Final report

This is the end of my GSoC journey (August 26, 2023).

GSoC project

Final product

The final product of this GSoC project is a full-fledged implementation of CellBox in Pytorch. This implementation has identical functionality as the original version, verified by a range of unit tests (defined in test.py) and a successful replication of Figure 2 in the original CellBox paper (specified here).
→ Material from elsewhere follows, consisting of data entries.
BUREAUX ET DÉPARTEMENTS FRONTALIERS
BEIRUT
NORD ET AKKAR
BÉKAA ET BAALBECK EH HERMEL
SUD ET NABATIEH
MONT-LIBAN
In addition, the Pytorch implementation has many more advantages:

  • It uses the more recent, up-to-date version of Pytorch (Pytorch 2.0) instead of the deprecated Tensorflow 1.15 used in the original version.
  • It includes more detailed documentation for all functions, giving future users and developers a better idea on how the codebase works.
  • It also includes a better written README.md with clearer instructions on how to install the package and running the first commands.
  • The most unique point is that it has many unit tests that future developers can use as a performance reference when they aim to rewrite CellBox with another programming package or library. CellBox Pytorch repo also supports CI/CD with Github Actions, a next step in building reliable code.
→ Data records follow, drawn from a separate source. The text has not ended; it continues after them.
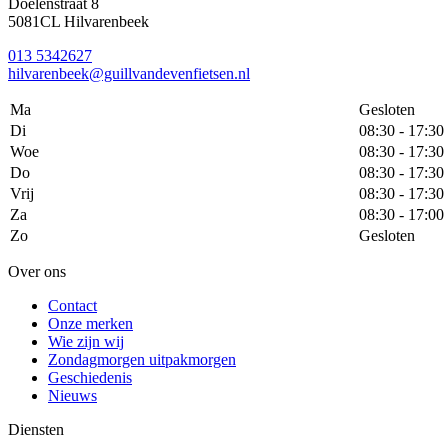
Doelenstraat 8
5081CL Hilvarenbeek
013 5342627
hilvarenbeek@guillvandevenfietsen.nl
Ma
Gesloten
Di
08:30 - 17:30
Woe
08:30 - 17:30
Do
08:30 - 17:30
Vrij
08:30 - 17:30
Za
08:30 - 17:00
Zo
Gesloten
Over ons
Contact
Onze merken
Wie zijn wij
Zondagmorgen uitpakmorgen
Geschiedenis
Nieuws
Diensten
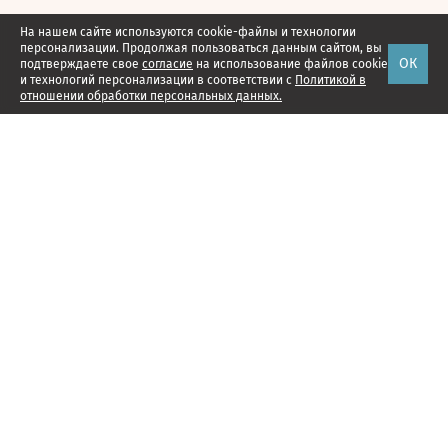
На нашем сайте используются cookie-файлы и технологии
персонализации. Продолжая пользоваться данным сайтом, вы
ОК
подтверждаете свое
согласие
на использование файлов cookie
и технологий персонализации в соответствии с
Политикой в
отношении обработки персональных данных.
While many next steps are available to make CellBox Pytorch even better (specified below), the goal of this project, which makes a Pytorch version of CellBox and ensures it works well, has been met.

Next steps

Even though GSoC has been over, and the basic goal of this project has been achieved, there are many other next steps to be done beyond GSoC:

  • Rewrite the multi-stage training schedule. Even though the current Pytorch training schedule works perfectly fine and closely resembles the original Tensorflow version, they do not utilize the most up-to-date strategies for multi-stage training. Possible strategies, such as weight decay, are interesting directions I can look into.
  • Resolve the ODE numerical discrepancy issue. Even though all unit tests are passed and Figure 2 in the paper has been replicated identically, the discrepancy still persists (#56). This gives an unanswered question of why two models can still converge to pretty much the same spot while having different results from the ODE.
  • CellBox Pytorch, and also the original implementation of CellBox in the original version, includes sample datasets specified in data. However, the process of coming from wet lab data (such as Reverse Phase Protein Assay or RPPA) to a CellBox-compatible matrix to feed in the model has been unclear. This limits usability of CellBox for other research groups, because they don’t have information on how CellBox data is processed. My next step involves working with Augustin to retrace how CellBox data is processed and including this in the README.
  • Both versions of CellBox also have very specialized dataloaders that only work with datasets in data. Another next step will be to build a more flexible dataloader codebase that works with a wider range of cell perturbation datasets.

Acknowledgements

I would like to express my sincere gratitude to Bo Yuan and Augustin Luna for their great mentorship throughout the project. They have helped me significantly and introduced me to the field of cell perturbation biology, which CellBox is based on. Finally, I would like to thank Google Summer of Code for accepting me and allowing me to work on my first open-source project.